Since I exclusively use gloss varnishes you can end up with a pretty decent sheen even wiping it on thinly, but if you end up with a bit more shine than you like that can be knocked back with ease.


----------



## ED65 (11 Apr 2018)

Turbo":2vgh1c5d said:


> I also have beeswax, linseed oil & turpentine so I could make up my own furniture wax.


I'd suggest not including any oil. Oil & wax blends are sort of a case that you get the worst of both worlds. 

Since you have turps use it if you enjoy the smell, but white spirit is cheaper, will work just as well and there's no detriment to the final product.
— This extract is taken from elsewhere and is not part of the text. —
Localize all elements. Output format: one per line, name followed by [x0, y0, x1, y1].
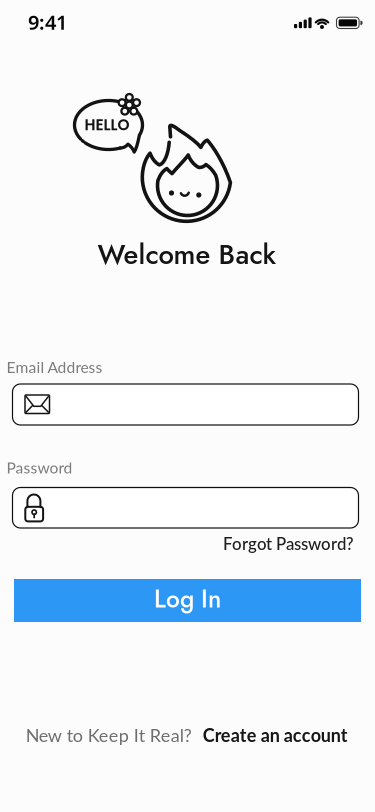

If you want to make up your own wax (dead easy, highly recommend everyone try it at least once) it's worth getting some carnauba or another hard wax to harden it up, this reduces fingerprinting and improves wear resistance. See this thread from last year for some recipes.


----------



## custard (11 Apr 2018)

Whatever finish you use do yourself a favour and take the tops off before applying it. The job will go twice as fast and look twice as good.


----------



## Phil Pascoe (11 Apr 2018)

Yeah .......... you won't be able to the brush or cloth into the tins if the tops are still on. :lol:


----------



## Harbo (11 Apr 2018)

A few coats of dilute pu varnish - wipe on leave for 20mins then wipe off excess. Repeat over a few days.

Can finish with a wax if required.

Rod


----------



## Turbo (12 Apr 2018)

Thanks for the replies, a good mix of opinions. =D> 

The 'Hard Wax Oil' is from Lidl & I've only use it on the wooden handles of hammers I've restored. It is easy to apply & it leaves a nice grippy finish on the wood (I didn't sand down the wood after oiling) but it's also easy to clean - my hammers often get grease on them as I work at cars too!

I think its a mixture of varnish & oil - it's sticky like varnish but thin & smells of linseed oil.

The plan after dinner tonight was to brew up some home made wax & try some out on some scrap wood but I got a bit distracted.






First of all I spotted some apple turnovers in the kitchen so a brew was needed.  

Then I noticed that my feet were sore because I was wearing my spare boots, my good boots had been cleaned but needed dubbin put on.






Didn't realise how bad they were until I had 1 boot done!  

Eventually I got the gear out & started up my polish brew.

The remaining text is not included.